My core belief about Taiwan's soft power strategy is that it emphasises the wrong story: the narratives of Taiwan's successful democratisation and its current position as the first Chinese democracy are routinely ignored in favour of attempts to label Taiwan as the preserver of traditional Chinese culture. However, there is a significant flaw in my argument to which I need to draw attention, and that flaw is the continued use of the death penalty.

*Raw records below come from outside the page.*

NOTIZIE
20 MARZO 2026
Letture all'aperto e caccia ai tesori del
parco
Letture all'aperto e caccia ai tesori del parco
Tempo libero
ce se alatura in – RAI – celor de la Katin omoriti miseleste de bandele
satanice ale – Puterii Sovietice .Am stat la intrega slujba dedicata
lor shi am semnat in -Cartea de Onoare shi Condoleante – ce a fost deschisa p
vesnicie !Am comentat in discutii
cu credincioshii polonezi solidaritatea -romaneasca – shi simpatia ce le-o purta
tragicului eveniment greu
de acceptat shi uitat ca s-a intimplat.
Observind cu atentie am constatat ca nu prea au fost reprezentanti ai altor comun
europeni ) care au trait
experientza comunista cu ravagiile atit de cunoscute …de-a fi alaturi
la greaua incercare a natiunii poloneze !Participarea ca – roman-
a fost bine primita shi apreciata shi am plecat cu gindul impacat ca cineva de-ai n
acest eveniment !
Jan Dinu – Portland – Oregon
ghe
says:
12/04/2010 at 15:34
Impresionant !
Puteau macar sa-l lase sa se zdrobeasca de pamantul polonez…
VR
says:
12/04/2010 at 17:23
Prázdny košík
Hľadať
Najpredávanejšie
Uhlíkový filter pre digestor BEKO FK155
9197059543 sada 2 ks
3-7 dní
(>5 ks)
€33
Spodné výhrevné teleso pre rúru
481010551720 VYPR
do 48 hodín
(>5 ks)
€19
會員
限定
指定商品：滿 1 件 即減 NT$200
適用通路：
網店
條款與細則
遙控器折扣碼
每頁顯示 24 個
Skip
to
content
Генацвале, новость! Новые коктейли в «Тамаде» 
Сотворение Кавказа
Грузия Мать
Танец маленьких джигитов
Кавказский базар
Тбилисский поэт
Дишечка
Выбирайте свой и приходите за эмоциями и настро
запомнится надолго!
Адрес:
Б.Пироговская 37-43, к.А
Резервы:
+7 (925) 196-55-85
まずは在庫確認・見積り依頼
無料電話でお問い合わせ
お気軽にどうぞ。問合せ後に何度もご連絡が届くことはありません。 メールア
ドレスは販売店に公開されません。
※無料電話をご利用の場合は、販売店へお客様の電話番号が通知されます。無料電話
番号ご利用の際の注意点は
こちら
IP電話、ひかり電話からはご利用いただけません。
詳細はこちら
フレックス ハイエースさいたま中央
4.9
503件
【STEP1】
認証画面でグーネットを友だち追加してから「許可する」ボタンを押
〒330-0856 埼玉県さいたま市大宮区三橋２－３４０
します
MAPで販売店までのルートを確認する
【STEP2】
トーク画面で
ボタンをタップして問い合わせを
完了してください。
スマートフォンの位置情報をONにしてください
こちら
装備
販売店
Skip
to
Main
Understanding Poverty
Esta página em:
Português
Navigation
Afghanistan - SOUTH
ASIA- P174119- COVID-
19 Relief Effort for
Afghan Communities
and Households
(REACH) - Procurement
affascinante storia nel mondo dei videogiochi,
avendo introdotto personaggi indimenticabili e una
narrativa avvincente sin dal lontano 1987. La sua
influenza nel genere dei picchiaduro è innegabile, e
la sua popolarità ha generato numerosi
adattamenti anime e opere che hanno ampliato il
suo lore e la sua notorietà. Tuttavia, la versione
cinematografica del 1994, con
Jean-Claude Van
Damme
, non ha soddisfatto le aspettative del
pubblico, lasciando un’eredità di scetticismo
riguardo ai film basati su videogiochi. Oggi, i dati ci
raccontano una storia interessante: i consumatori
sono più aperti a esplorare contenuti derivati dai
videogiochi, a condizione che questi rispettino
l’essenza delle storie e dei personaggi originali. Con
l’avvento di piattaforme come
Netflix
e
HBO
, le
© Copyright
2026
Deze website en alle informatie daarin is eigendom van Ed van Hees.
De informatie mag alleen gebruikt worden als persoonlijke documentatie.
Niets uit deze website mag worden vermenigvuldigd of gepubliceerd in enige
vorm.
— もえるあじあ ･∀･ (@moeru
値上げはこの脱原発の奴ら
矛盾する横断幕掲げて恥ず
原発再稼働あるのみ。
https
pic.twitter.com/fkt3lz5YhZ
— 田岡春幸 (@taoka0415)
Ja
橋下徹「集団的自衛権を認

A recent report by the BBC  (http://www.bbc.co.uk/news/world-asia-18202396) highlights how Taiwan's judiciary often base their sentencing on unreliable evidence (or most disturbing of all, sometimes no evidence whatsoever). While this is hardly unique to Taiwan - all countries which mainain the death penalty risk making mistakes in sentencing the innocent to such a fate - this practice does constrain Taiwan's image as a maturing democracy and as a contrast to the PRC. Criticism by important organisations such as the European Union, and Amnesty International, more used to pointing the finger at the PRC than at Taiwan, has damaged its soft power.

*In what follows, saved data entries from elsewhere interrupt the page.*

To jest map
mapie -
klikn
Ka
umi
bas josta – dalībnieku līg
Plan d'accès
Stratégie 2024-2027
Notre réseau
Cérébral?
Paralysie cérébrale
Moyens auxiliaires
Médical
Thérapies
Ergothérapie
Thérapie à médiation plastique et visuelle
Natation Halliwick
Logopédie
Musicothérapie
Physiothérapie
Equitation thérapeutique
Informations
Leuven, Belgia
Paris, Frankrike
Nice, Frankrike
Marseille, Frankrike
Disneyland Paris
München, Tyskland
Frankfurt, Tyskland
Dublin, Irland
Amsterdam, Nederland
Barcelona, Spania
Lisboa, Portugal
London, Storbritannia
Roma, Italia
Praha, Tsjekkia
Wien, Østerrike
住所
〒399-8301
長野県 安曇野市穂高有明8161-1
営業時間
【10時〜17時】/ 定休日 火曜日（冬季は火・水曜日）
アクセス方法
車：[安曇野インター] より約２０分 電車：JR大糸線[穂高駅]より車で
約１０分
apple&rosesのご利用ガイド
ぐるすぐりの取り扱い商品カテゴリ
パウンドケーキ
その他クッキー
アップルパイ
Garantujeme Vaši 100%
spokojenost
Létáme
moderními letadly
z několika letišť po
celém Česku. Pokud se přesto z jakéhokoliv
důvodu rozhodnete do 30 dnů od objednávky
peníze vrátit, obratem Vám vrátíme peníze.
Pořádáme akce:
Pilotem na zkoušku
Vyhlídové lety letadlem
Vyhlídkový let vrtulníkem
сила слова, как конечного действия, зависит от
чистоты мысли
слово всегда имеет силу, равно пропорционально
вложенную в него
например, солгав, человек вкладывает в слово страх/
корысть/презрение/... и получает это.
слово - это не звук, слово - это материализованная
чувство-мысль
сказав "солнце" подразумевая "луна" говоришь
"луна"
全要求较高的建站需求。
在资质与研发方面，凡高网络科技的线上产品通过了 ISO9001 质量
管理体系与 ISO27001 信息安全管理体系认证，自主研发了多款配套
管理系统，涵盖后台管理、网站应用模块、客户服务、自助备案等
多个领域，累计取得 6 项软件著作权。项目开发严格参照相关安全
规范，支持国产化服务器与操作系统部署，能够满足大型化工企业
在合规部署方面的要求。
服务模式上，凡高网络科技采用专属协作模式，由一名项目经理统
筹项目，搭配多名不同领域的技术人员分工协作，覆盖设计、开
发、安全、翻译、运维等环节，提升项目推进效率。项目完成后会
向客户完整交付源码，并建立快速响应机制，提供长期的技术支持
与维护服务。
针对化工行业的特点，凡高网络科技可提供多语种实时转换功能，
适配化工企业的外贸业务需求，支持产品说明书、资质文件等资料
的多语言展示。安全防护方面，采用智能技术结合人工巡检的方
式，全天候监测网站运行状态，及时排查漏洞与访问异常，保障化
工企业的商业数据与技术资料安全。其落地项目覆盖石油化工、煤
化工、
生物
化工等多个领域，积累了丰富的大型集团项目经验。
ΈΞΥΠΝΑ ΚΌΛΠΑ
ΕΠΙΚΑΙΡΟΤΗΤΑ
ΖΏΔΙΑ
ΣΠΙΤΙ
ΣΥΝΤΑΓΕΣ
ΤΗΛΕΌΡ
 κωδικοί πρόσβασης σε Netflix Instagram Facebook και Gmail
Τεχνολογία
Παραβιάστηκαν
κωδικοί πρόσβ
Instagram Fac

However, I would suggest that what is more worrying than the fact that Taiwan maintains this barbaric practice, is that the political elites fear the wrath of public opinion should they decide to abolish the death penalty. Just because 'surveys show that more than 70% of the population favours it' does not make it right; sometimes leaders have to lead against public opinion - that is as much a characteristic of democracy as following it. The current President of Taiwan, Ma Ying-jeou, a keen advocate of 'Soft power', ended a short three year moratorium (2006-9) and appointed Justice Tseng Yung-fu who ordered four people executed in 2010 and a further five in 2011. 15 convicts were sentenced to death at the Supreme Court last year.

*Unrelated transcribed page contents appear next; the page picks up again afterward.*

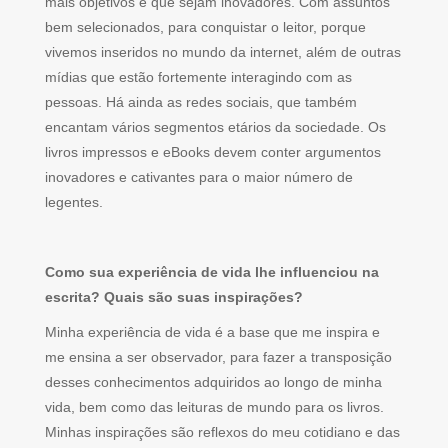
mais objetivos e que sejam inovadores. Com assuntos
bem selecionados, para conquistar o leitor, porque
vivemos inseridos no mundo da internet, além de outras
mídias que estão fortemente interagindo com as
pessoas. Há ainda as redes sociais, que também
encantam vários segmentos etários da sociedade. Os
livros impressos e eBooks devem conter argumentos
inovadores e cativantes para o maior número de
legentes.
Como sua experiência de vida lhe influenciou na
escrita? Quais são suas inspirações?
Minha experiência de vida é a base que me inspira e
me ensina a ser observador, para fazer a transposição
desses conhecimentos adquiridos ao longo de minha
vida, bem como das leituras de mundo para os livros.
Minhas inspirações são reflexos do meu cotidiano e das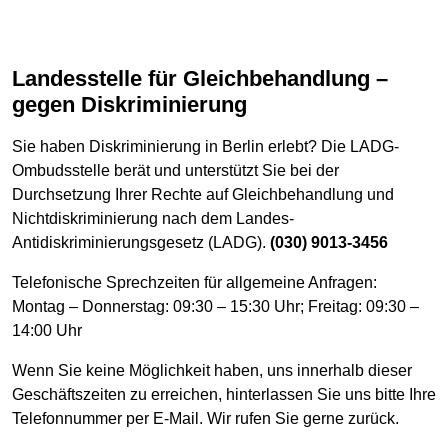
Landesstelle für Gleichbehandlung –
gegen Diskriminierung
Sie haben Diskriminierung in Berlin erlebt? Die LADG-
Ombudsstelle berät und unterstützt Sie bei der
Durchsetzung Ihrer Rechte auf Gleichbehandlung und
Nichtdiskriminierung nach dem Landes-
Antidiskriminierungsgesetz (LADG).
(030) 9013-3456
Telefonische Sprechzeiten für allgemeine Anfragen:
Montag – Donnerstag: 09:30 – 15:30 Uhr; Freitag: 09:30 –
14:00 Uhr
Wenn Sie keine Möglichkeit haben, uns innerhalb dieser
Geschäftszeiten zu erreichen, hinterlassen Sie uns bitte Ihre
Telefonnummer per E-Mail. Wir rufen Sie gerne zurück.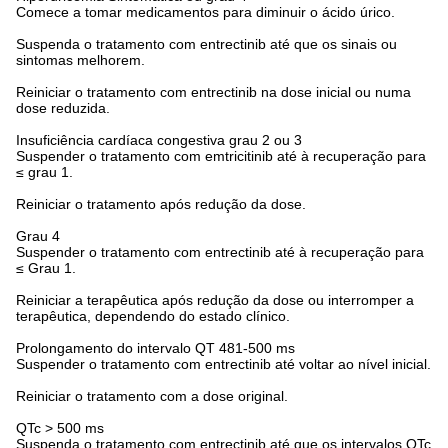
Comece a tomar medicamentos para diminuir o ácido úrico.
Suspenda o tratamento com entrectinib até que os sinais ou
sintomas melhorem.
Reiniciar o tratamento com entrectinib na dose inicial ou numa
dose reduzida.
Insuficiência cardíaca congestiva grau 2 ou 3
Suspender o tratamento com emtricitinib até à recuperação para
≤ grau 1.
Reiniciar o tratamento após redução da dose.
Grau 4
Suspender o tratamento com entrectinib até à recuperação para
≤ Grau 1.
Reiniciar a terapêutica após redução da dose ou interromper a
terapêutica, dependendo do estado clínico.
Prolongamento do intervalo QT 481-500 ms
Suspender o tratamento com entrectinib até voltar ao nível inicial.
Reiniciar o tratamento com a dose original.
QTc > 500 ms
Suspenda o tratamento com entrectinib até que os intervalos QTc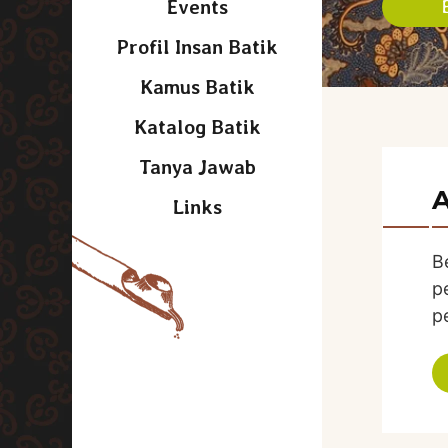
Events
Profil Insan Batik
Kamus Batik
Katalog Batik
Tanya Jawab
A
Links
B
p
p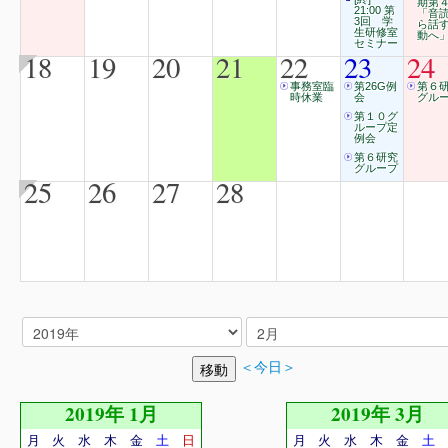
期第
21:00 第
「音
3回 学
ら話
生研修室
動へ
セミナー
18
19
20
21
22
23
24
事務室臨
第26G例
第６
時休業
会
グル
第１０グ
ループ定
例会
第６研究
グループ
25
26
27
28
＜今日＞
2019年 1月
2019年 3月
月
火
水
木
金
土
日
月
火
水
木
金
土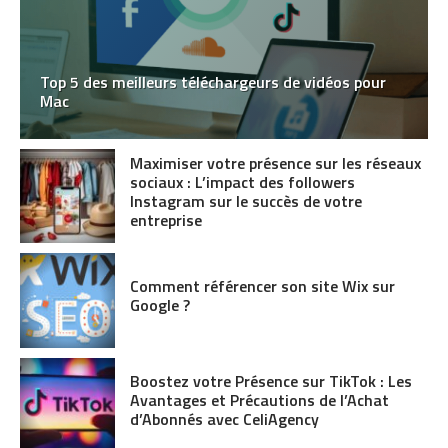
Top 5 des meilleurs téléchargeurs de vidéos pour
Mac
Maximiser votre présence sur les réseaux
sociaux : L’impact des followers
Instagram sur le succès de votre
entreprise
Comment référencer son site Wix sur
Google ?
Boostez votre Présence sur TikTok : Les
Avantages et Précautions de l’Achat
d’Abonnés avec CeliAgency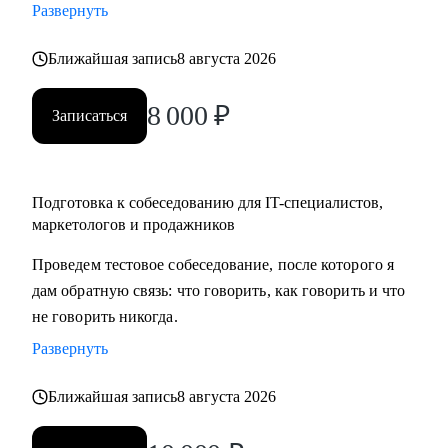
Развернуть
карьеры, если текущая уже не драйвит
• Как перейти в направление project менеджмента, строить
Ближайшая запись
8 августа 2026
свой карьерный трек
8 000
₽
Записаться
Кому могу помочь:
• Специалистам в сфере маркетинга, IT, продаж
Подготовка к собеседованию для IT-специалистов,
маркетологов и продажников
Проведем тестовое собеседование, после которого я
дам обратную связь: что говорить, как говорить и что
не говорить никогда.
Развернуть
Ближайшая запись
8 августа 2026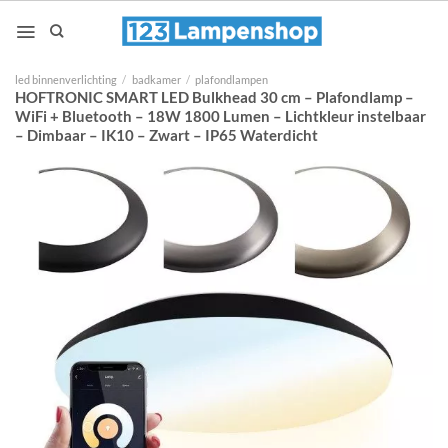
Ga
naar
inhoud
led binnenverlichting
/
badkamer
/
plafondlampen
HOFTRONIC SMART LED Bulkhead 30 cm – Plafondlamp –
WiFi + Bluetooth – 18W 1800 Lumen – Lichtkleur instelbaar
– Dimbaar – IK10 – Zwart – IP65 Waterdicht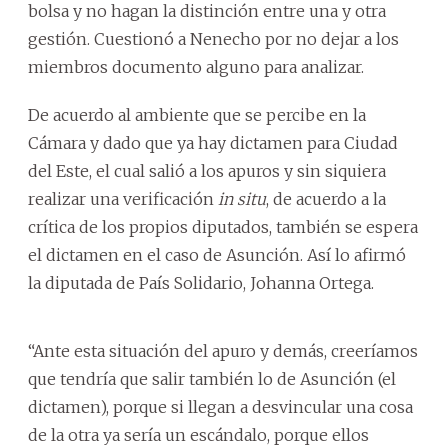
bolsa y no hagan la distinción entre una y otra
gestión. Cuestionó a Nenecho por no dejar a los
miembros documento alguno para analizar.
De acuerdo al ambiente que se percibe en la
Cámara y dado que ya hay dictamen para Ciudad
del Este, el cual salió a los apuros y sin siquiera
realizar una verificación
in situ
, de acuerdo a la
crítica de los propios diputados, también se espera
el dictamen en el caso de Asunción. Así lo afirmó
la diputada de País Solidario, Johanna Ortega.
“Ante esta situación del apuro y demás, creeríamos
que tendría que salir también lo de Asunción (el
dictamen), porque si llegan a desvincular una cosa
de la otra ya sería un escándalo, porque ellos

There are now 57 inmates serving time on death row. If Taiwan really wants to project itself as a benevolent democracy - and to provide an alternative to authoritarian rule in the PRC - then the abolition of the death penalty despite public opinion may just help elevate its international image and thus gather for Taiwan a little more support, respect and sympathy.

Wednesday, 6 June 2012

Sesame Street in Pakistan

Regular readers of this blog will know of my love for the American children's TV programme, Sesame Street, and my conviction of its role in international outreach. Its role in developing educational programmes around the world has been one of the greatest public diplomacy (or education diplomacy) success stories, mainly for two reasons: (i) it demonstrates the importance of acting positively and creating new opportunities and relationships with audiences (the importance of actually doing something, rather than just talking about it); and (ii) by encouraging local media organisations to create their own versions of Sesame Street that are embedded within local cultural contexts, the producers demonstrate a sensitivity to their audiences: "The US government thought it was on to a winner when it gave $20m (£13m) to fund a Pakistani version of the show, hoping it would raise the country's woeful literacy rates and help turn a young generation away from the siren call of religious extremism."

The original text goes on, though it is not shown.